The drastic increases in drug seizures over recent years, particularly methamphetamine pills and crystalline methamphetamine (commonly known in Australia as ‘ice’) combined with the fact that Southeast Asia is the largest market for amphetamine-type stimulants (ATS) in the world, makes the pursuit of a drug-free ASEAN seem futile and absurd.
Such absurdity could perhaps be dismissed if it did not result in extensive human rights abuses and violations committed in the name of drug control. These range from compulsory detention and denial of life-saving health services for people who use drugs, to deprivation of livelihoods for subsistence farmers engaged in illicit opium cultivation, to severely disproportionate penalties including the execution of people involved in trafficking drugs. But sadly it happens. Such absurdity might even be tolerated if the strategies adopted in striving to eradicate the region of drugs were remotely achievable. But with continuously expanding and diversifying drug markets in the region, they are not.

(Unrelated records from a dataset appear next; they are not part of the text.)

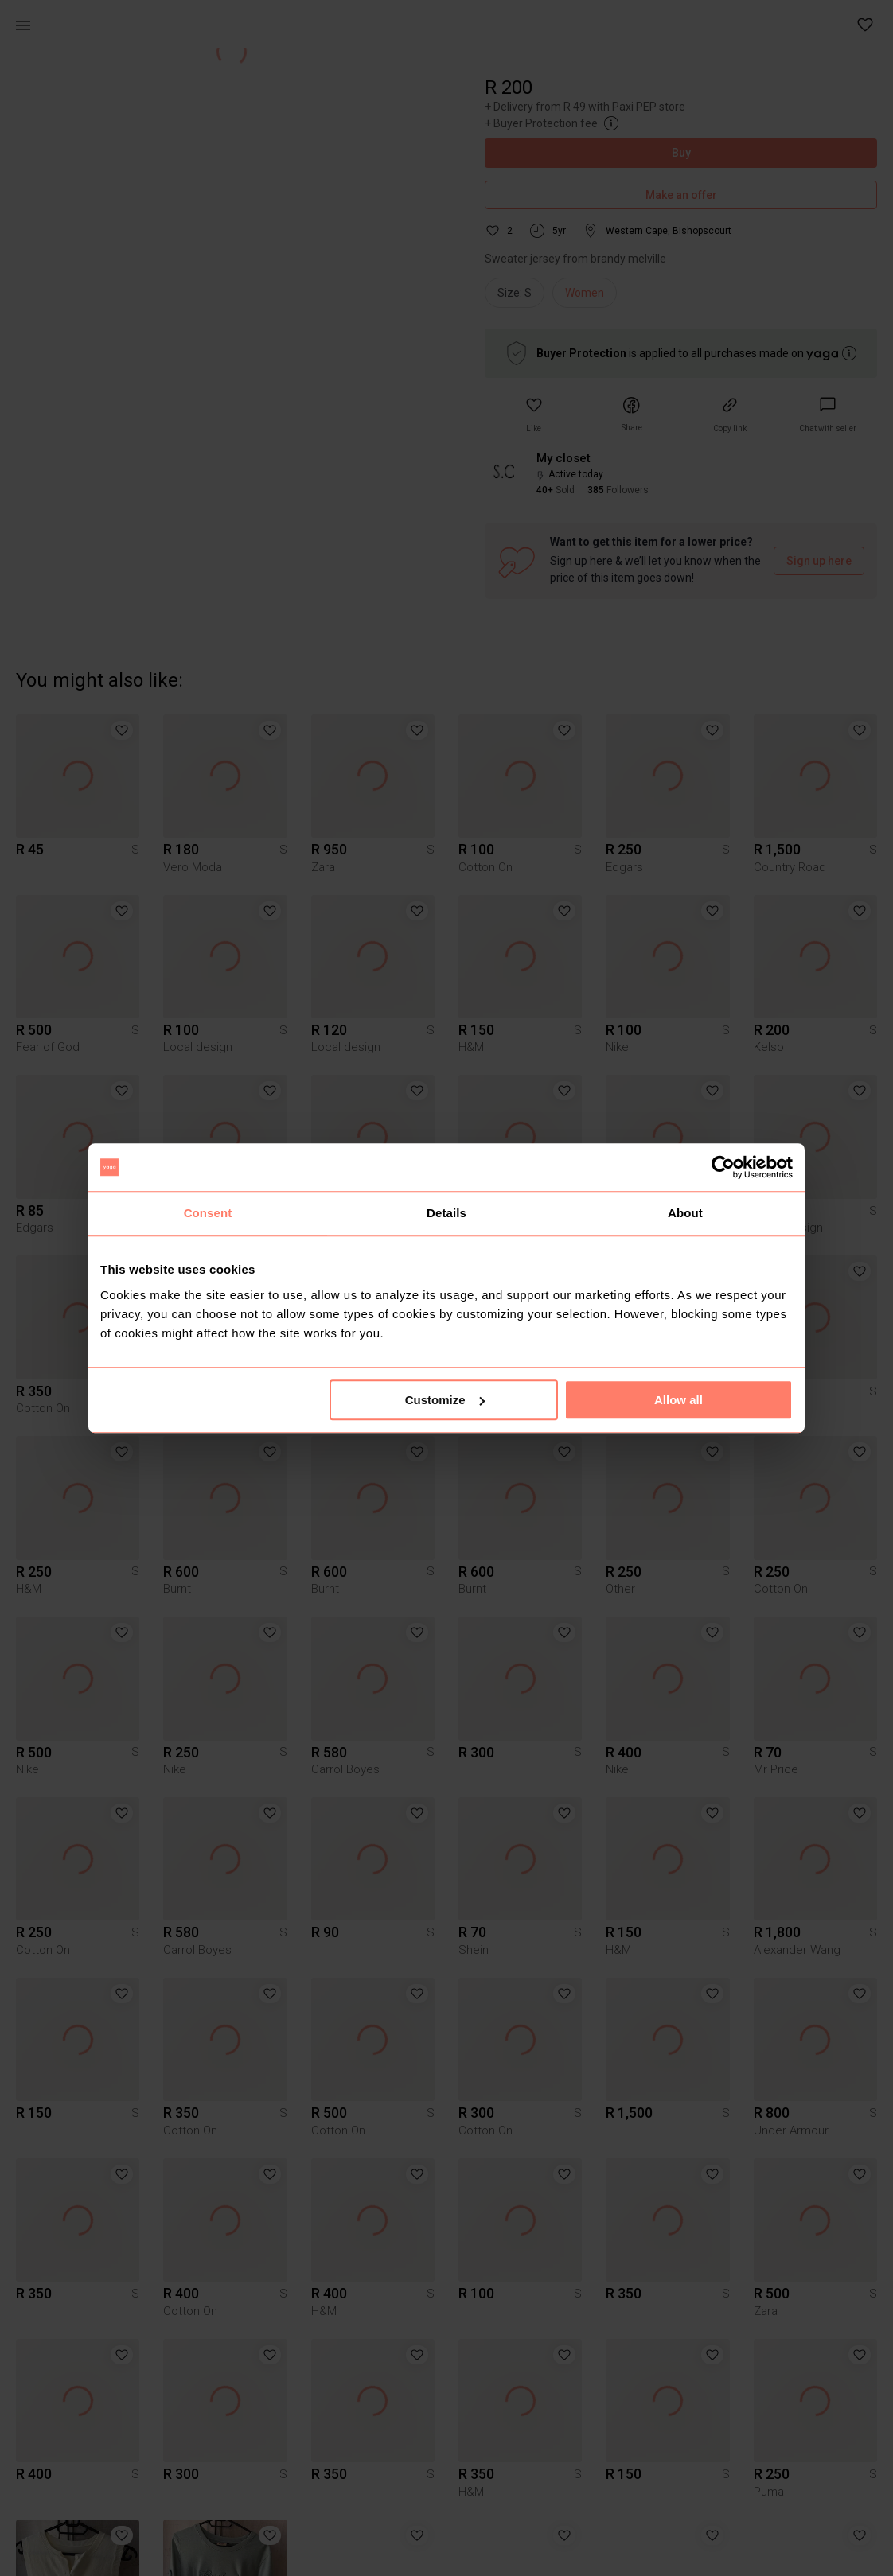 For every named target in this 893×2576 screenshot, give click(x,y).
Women (584, 292)
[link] (827, 415)
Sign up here (819, 561)
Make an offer (680, 195)
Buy (681, 153)
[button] (866, 25) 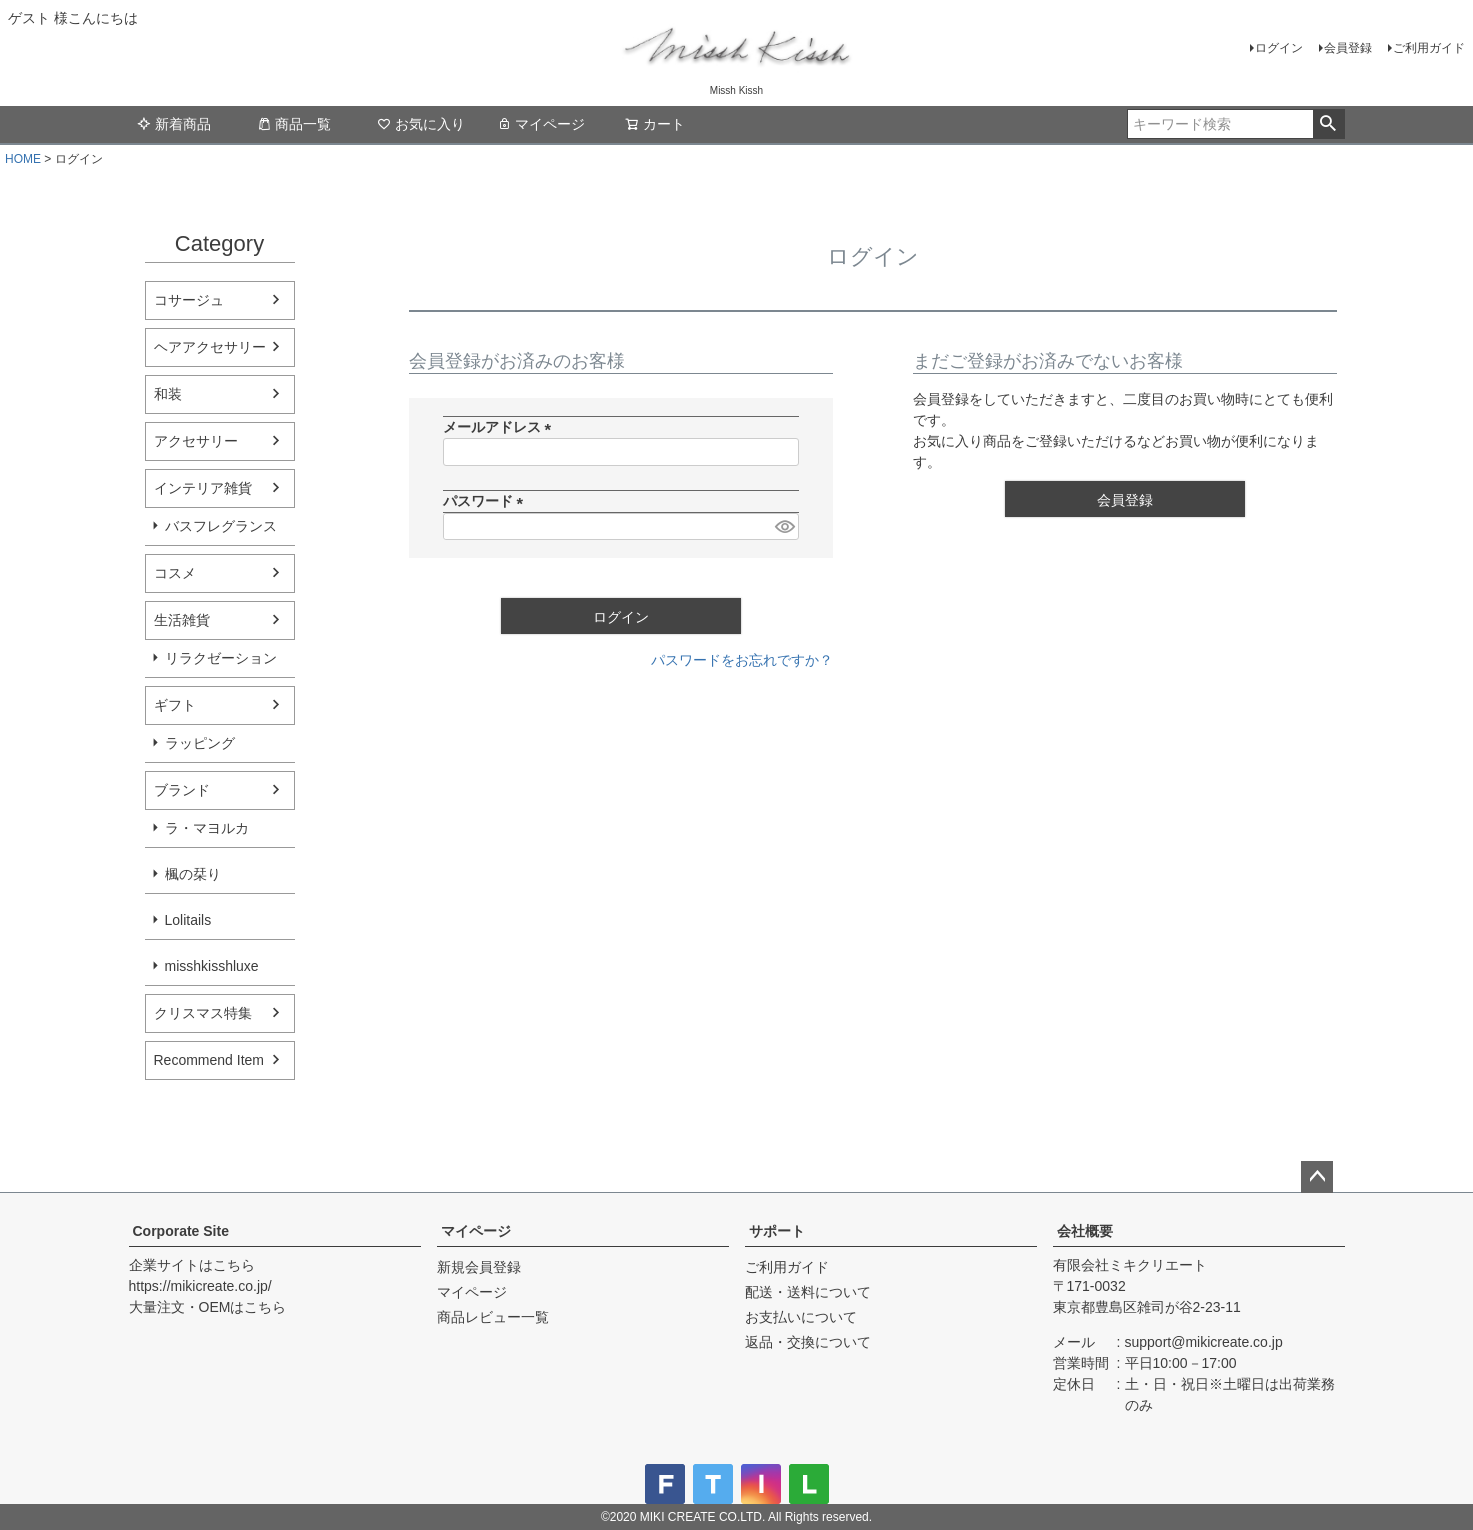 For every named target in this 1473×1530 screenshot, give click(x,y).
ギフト (175, 705)
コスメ (175, 573)
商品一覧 (294, 124)
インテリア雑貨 (203, 488)
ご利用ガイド (1429, 48)
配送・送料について (808, 1292)
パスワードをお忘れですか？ (742, 660)
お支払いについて (801, 1317)
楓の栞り (193, 874)
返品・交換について (808, 1342)
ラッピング (200, 743)
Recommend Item (209, 1060)
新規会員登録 (479, 1267)
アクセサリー (196, 441)
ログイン (1279, 48)
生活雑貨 (182, 620)
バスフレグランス (221, 526)
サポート (777, 1231)
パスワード (487, 501)
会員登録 (1348, 48)
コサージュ (189, 300)
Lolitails (188, 920)
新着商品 (174, 124)
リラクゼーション (221, 658)
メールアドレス (501, 427)
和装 (168, 394)
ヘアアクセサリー (210, 347)
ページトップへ (1317, 1177)
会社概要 (1085, 1231)
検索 (1328, 124)
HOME (23, 159)
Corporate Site (181, 1231)
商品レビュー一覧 (493, 1317)
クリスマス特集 (203, 1013)
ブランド (182, 790)
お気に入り (421, 124)
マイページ (541, 124)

In striving to achieve a drug-free region, ASEAN member states have focused their policy objectives solely on eradicating drug markets, that is, the use and supply of drugs. To achieve that objective, resources are allocated primarily to public security and law enforcement agencies to carry out measures such as raids to arrest people using, dealing or producing drugs, seizures of trafficked drugs, and forced eradication of crops deemed illicit. Success is measured by the numbers of people arrested, volumes of seized drugs or hectares of eradicated crops, and numbers of people entering rehabilitation for drug use. But increasing arrests, seizures and numbers of people entering rehabilitation are not evidence of shrinking drug markets, and more likely indicate growing rates of supply and use of drugs. More importantly, these measurements cannot show the extent to which improved outcomes have been achieved for public health, human security and development.

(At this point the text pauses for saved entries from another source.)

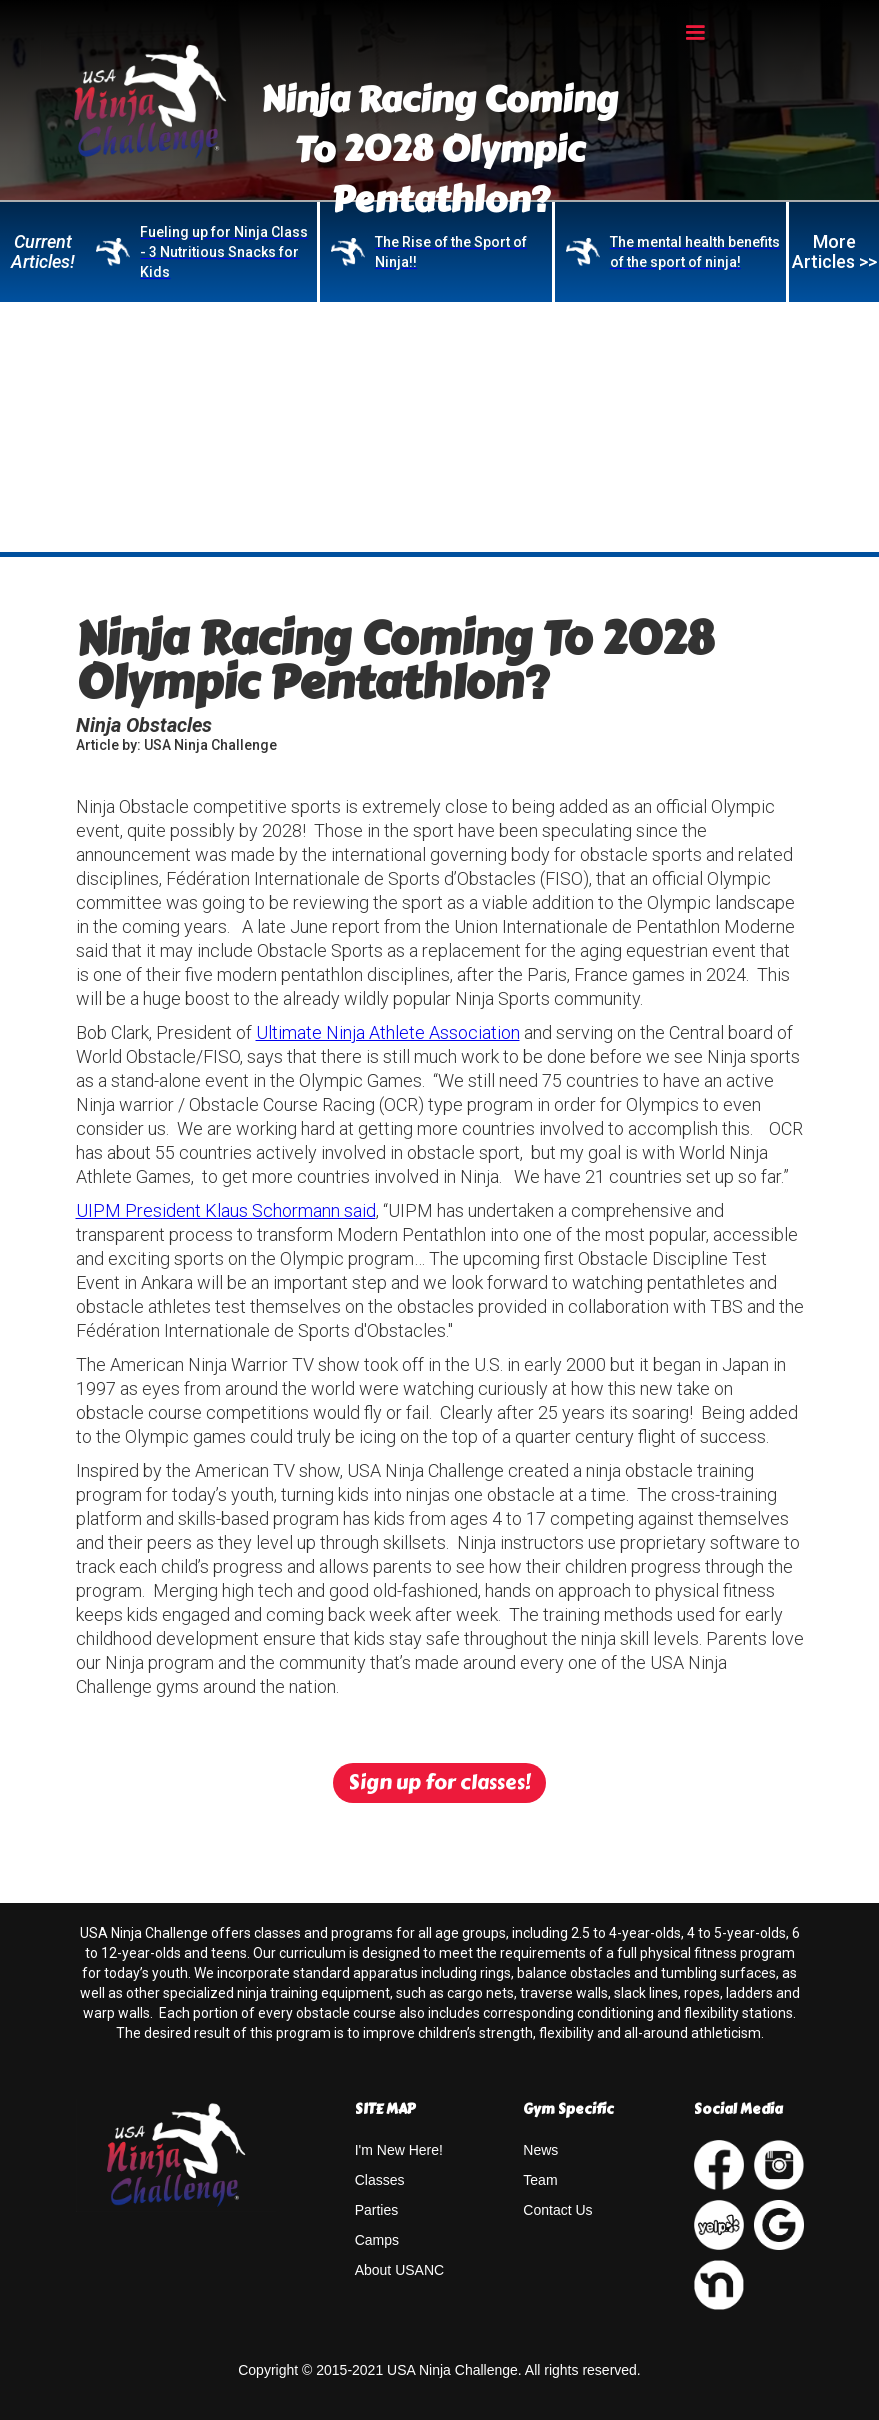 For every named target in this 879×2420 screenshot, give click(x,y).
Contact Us (557, 2210)
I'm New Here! (399, 2150)
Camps (377, 2240)
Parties (377, 2210)
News (540, 2150)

The objectives of the international drug control treaties which governments have committed to comply with are to ensure the health and welfare of mankind. Yet in ASEAN policy-making processes relating to drugs, it is still taboo to even debate the impacts and consequences of drug policies affecting the health and welfare of mankind, such as the human rights abuses and violations referred to above.
In his opening remarks, the Singaporean minister appeared to acknowledge problems resulting from existing drug policies, such as overcrowded prisons, which the International Drug Policy Consortium discussed in its advocacy note released this month. The advocacy note reports available data showing significant increases in drug-related arrests during the implementation of the current ASEAN drug strategy, and high rates of prison overcrowding in most ASEAN countries.

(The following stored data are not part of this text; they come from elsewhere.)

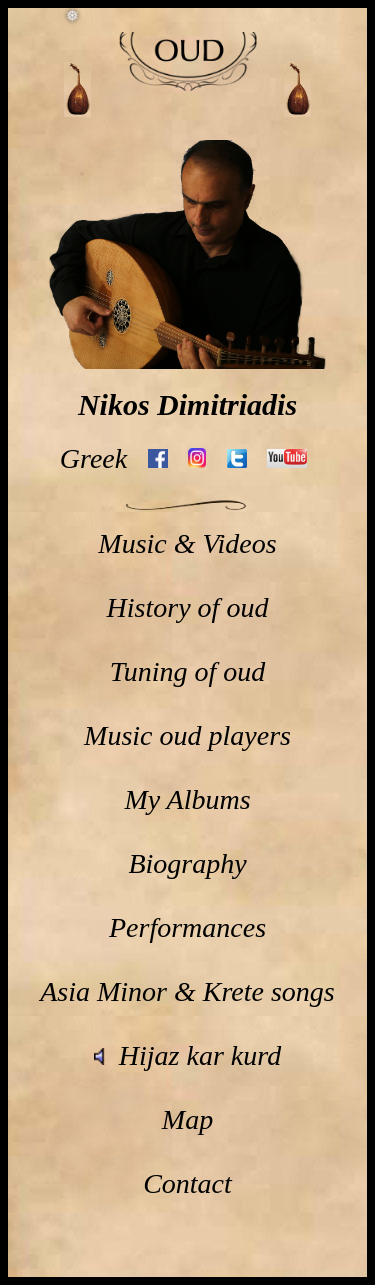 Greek (93, 458)
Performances (187, 927)
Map (187, 1119)
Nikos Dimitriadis (187, 404)
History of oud (188, 607)
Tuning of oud (188, 671)
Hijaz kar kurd (187, 1055)
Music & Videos (187, 543)
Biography (187, 863)
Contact (187, 1183)
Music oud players (187, 735)
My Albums (187, 799)
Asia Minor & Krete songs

However, the minister nevertheless urged ASEAN member states to avoid being influenced by reforms taking place in other regions of the world, including those seeking to reduce overcrowded prisons and reliance on law enforcement measures – for example the de-penalisation of low-level, nonviolent drug offences in the US and the decriminalisation of drug use in Portugal. He gave no reason for shunning considerations of reform — an inexplicable stance given the utter lack of evidence on the effectiveness of ASEAN’s existing drug strategy in achieving its stated objective of eradicating drug markets.
While reforms to prohibitionist and punitive drug policies are a sensitive prospect for many governments around the world, some ASEAN governments display an extreme aversion to even the suggestion of reform.
Opportunities to face those fears lie in the development of the post-2015 ASEAN drug strategy and at the UN General Assembly Special Session on the world drug problem to be held in New York on 19 – 21 April 2016.
Failure to seize those opportunities means continuing to put the health, welfare and development of ASEAN citizens at risk, for the sake of perpetuating a futile, absurd and damaging drug-free vision.